Grün gekleidet präsentieren sich die mit Reis und Haselnuss gefüllten Zucchini sowie die Weinblätter. Letztere rufen bei uns dreien zunächst etwas Skepsis hervor, weil wir sie als hauptsächlich bitter in Erinnerung haben. Doch unsere beiden Gastronominnen verstehen sich darauf, uns sehr charmant zu unserem Gaumenglück zu stupsen: „Die müsst ihr probieren! Bitte!“
Tatsächlich avancieren die dunkelgrünen Teilchen zur Überraschung des Nachmittags. Von wegen einfach nur bitter! Dank des Sauerkirschsaftes und warmen Gewürznoten wie Piment und Zimt entfaltet sich gleich eine ganze Klaviatur an Aromen auf meinem Gaumen. Sie reicht von säuerlich über salzig und würzig bis hin zu fruchtig und süß.
„Bauchtanz auf der Zunge“
Unter den vielen Köstlichkeiten hebt sich Biber Borani als ein besonders zart schmelzender Gaumenschmeichler hervor. Als „Bauchtanz auf der Zunge“ wird die mit Chili und grünem Spitzpaprika gewürzte Joghurt-Mousse auf der Karte angekündigt. Zu Recht, finde ich und tauche ein weiteres Mal das ofenwarme Brot in die cremige Versuchung. Für Begeisterung bei dem uns begleitenden Fotografen sorgt auch der in Rotwein geschmorte Oktopus (Ahtapot Tava). Angerichtet ist das meerige Gericht mit Paprika und Kartoffeln. Verfeinert wurde das Ganze mit Zimt, Chili, Kreuzkümmel, Knoblauch und ein paar Spritzern Zitrone.

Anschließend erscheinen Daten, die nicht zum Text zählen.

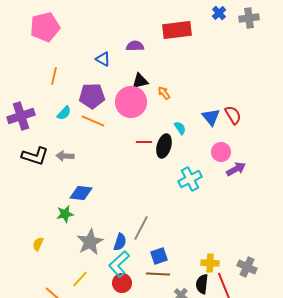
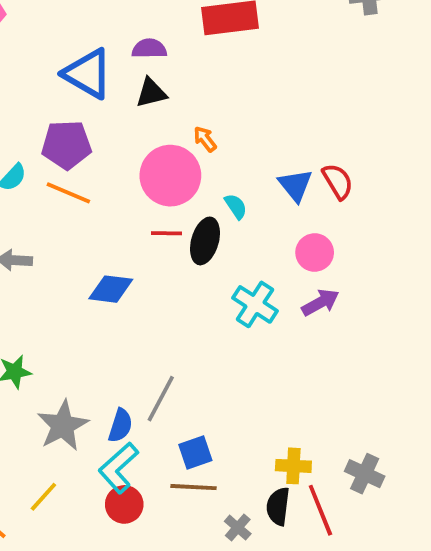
blue triangle: (103, 59) -> (88, 74), size x1.8
black triangle: (140, 81) -> (151, 93), moved
pink circle: (131, 102) -> (170, 176), moved
purple arrow: (236, 169) -> (320, 303), moved
cyan cross: (190, 179) -> (255, 304), turned -30
blue diamond: (81, 193) -> (111, 289), moved

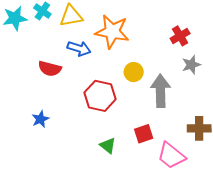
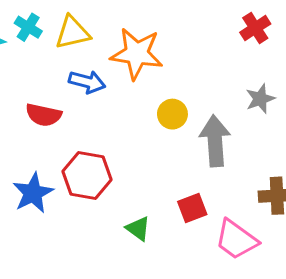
red cross: (180, 36) -> (255, 28), moved
red hexagon: (100, 96) -> (87, 176), moved
blue star: (40, 119) -> (33, 193), size x1.5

Dann probieren wir noch ein paar weitere Leckereien auf unserem reichlich gedeckten Tisch. Dazu gehören unter anderem Kabeljau-Fischmousse und kross gebackene Teigröllchen (Sigara Böreği) mit einer Füllung aus Kartoffeln, Minze, Zwiebeln und Chili. Überaus köstlich finde ich auch das Hühnchen auf rauchigem Auberginenpüree. Oder das zarte Lammgericht mit Feigen, das dank des Chilis eine subtile Schärfe auf meiner Zunge verströmt. Sehr lecker ist auch die Ceviche a la Turca mit Wolfsbarsch, verfeinert mit Trüffelöl. „Es ist alles so fein im Geschmack. Nichts überdeckt sich, und kein Aroma dominiert das andere“, schwärmt meine Begleiterin.

„Wir verwenden auch Ingredienzien, die für die türkische Küche ungewöhnlich sind“, erläutert Arzu Bulut. „Zum Beispiel Koriander, Bockshornklee, arabische Gewürze, Feigen oder auch mal Trüffelöl wie bei der Ceviche.“ Und das ist wohl auch das Geheimnis von „Osmans Töchter“: Traditionelle Gerichte werden mit einem zeitgeistigen Twist versehen.
Dass das Ganze immer noch authentisch bleibt, dafür sorgt die langjährige Küchenleiterin Fatma Gözel, die mit anderen Hausfrauen die Gerichte immer frisch zubereitet, wie Arzu Bulut erklärt.
Wir beenden unseren kulinarischen Ausflug bei einem Mokka im lauschigen Hinterhof des Restaurants. Ein leichter Wind weht und wir fühlen uns wie am Bosporus. Jetzt fehlen nur noch die streunenden Istanbuler Katzen, die uns sanft um die Beine streichen.